Here’s a release from the Water Research Foundation via PublicWorks.com:
The Water Research Foundation (WaterRF) announced that it is updating and expanding its landmark Residential End Uses of Water Study. The original study was published in 1999, and water utilities, industry regulators and government planning agencies have considered it the industry benchmark of single-family home indoor water use. The 1999 study, Residential End Uses of Water (pdf), is available on the WaterRF website.
The goal of the three-year project, which will begin in Spring 2011 and conclude in late 2013, is to investigate water use patterns in residential housing in 28 water utilities markets in the United States and Canada. The 28 water utilities volunteered to participate in the project. The new study will expand on the 1999 report by exploring water use over a more geographically diverse area, monitoring hot water use, examining outdoor water use (e.g., for landscaping) and assessing water conservation efforts in households. The new study also will integrate data from additional reports, in order to present a more comprehensive picture of residential water use.
Under WaterRF’s supervision, the study will be conducted by Aquacraft, Inc., a water engineering and management company, in collaboration with Hazen and Sawyer (an environmental engineering firm), the National Research Center, Veritec Consulting and Dr. Benedykt Dziegielewski, a professor at Southern Illinois University and a national expert on water use analysis.
The total cost of the project is $1.6M, with funding and in-kind services pooled from WaterRF, the Aquacraft research team and a number of the participating water utilities. Other participating water utilities are providing in-kind donations and contributions to the project. “There is no question that economic and environmental changes have had a significant impact on residential water use over the past decade,” said Rob Renner, Executive Director of the Water Research Foundation.
“Given those changes, the time is right to assess how individuals and families use water in order to both improve the delivery of water, identify new technologies to enhance our water systems and, of course, promote water conservation.”
In each market, the utility participants will provide project researchers with historic water consumption data from a representative sample of 1,000 single-family customers. In nine of the 28 markets, researchers will select 100 homes for monitoring of indoor and outdoor water use and 10 homes for examining hot water use.

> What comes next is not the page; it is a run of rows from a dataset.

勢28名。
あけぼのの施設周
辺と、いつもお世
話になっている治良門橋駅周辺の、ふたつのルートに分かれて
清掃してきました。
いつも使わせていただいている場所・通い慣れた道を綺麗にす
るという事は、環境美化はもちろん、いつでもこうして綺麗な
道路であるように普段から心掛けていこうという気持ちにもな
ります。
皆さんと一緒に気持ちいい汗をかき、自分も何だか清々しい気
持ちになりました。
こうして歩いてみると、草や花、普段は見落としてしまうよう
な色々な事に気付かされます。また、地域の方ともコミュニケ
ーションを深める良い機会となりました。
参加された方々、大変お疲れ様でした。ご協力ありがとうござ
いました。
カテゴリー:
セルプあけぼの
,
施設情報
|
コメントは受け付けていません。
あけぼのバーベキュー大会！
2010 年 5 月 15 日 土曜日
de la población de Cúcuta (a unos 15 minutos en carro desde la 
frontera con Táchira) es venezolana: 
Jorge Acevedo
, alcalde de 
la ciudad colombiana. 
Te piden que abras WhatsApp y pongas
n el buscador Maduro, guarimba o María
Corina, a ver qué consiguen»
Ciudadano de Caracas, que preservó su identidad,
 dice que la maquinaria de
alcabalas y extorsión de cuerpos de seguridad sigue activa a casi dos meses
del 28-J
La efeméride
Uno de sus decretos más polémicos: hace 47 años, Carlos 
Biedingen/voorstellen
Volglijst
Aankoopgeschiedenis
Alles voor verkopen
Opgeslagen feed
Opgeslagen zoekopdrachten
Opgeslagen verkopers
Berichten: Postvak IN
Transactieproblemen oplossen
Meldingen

The researchers also will send a water use survey to these customers. These markets are: Tacoma, WA; Toho, FL Water Authority; City of Fort Collins, CO [ed. emphasis mine]; City of Scottsdale, AZ; Clayton County, GA Water Authority; Denver, CO Water [ed. emphasis mine]; Region of Peel, Ontario, Canada; Region of Waterloo, Ontario, Canada; and San Antonio, TX Water System.

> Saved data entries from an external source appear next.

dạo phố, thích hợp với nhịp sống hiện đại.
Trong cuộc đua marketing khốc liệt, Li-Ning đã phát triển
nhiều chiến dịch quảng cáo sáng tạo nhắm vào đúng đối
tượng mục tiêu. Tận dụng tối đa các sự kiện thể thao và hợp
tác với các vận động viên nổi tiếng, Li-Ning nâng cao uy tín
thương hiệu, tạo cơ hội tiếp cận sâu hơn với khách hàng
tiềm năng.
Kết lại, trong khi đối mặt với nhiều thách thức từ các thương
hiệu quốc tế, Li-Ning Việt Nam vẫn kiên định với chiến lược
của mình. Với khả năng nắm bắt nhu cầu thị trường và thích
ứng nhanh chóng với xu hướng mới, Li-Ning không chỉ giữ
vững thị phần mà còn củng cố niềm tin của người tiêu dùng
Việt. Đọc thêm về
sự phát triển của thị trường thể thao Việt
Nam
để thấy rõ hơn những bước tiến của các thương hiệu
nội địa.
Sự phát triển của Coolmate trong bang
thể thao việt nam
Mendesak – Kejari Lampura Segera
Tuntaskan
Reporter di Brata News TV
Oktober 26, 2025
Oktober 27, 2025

In the remaining 19 markets, researchers will survey 5,000 customers on indoor water use. These markets are: Portland, OR Water Bureau; Tampa Bay, FL Water; Aurora, CO Water [ed. emphasis mine]; Austin, TX Water Utility; City of Chicago, IL; City of Henderson, NV; City of Mountain View, CA; City of San Diego, CA; City of Santa Barbara, CA; City of Santa Fe, NM; Cobb County, GA Water System; Colorado Springs, CO Utilities [ed. emphasis mine]; Contra Costa, CA Water District; EPCOR, Edmonton, Alberta, Canada; Miami-Dade, FL Water & Sewer; Otay, CA Water District; Philadelphia, PA Water Department; Regional Water Authority, CT; and Town of Cary, NC.
The updated Residential End Uses of Water Study will be published in 2013-2014. “Like the initial study, we anticipate that the new report will become a valuable collection of information that will aid water utilities in demand forecasting, planning and conservation programming,” said Renner.
About the Water Research Foundation
Founded in 1966, the Water Research Foundation is an international, 501(c)3 non-profit organization that sponsors research to enable water utilities, public health agencies and other professionals to provide safe and affordable drinking water to the public. With more than 950 subscriber members who provide water to 80 percent of the U.S. population, the Water Research Foundation has funded and managed more than 1,000 projects. For more information, visit http://www.waterRF.org.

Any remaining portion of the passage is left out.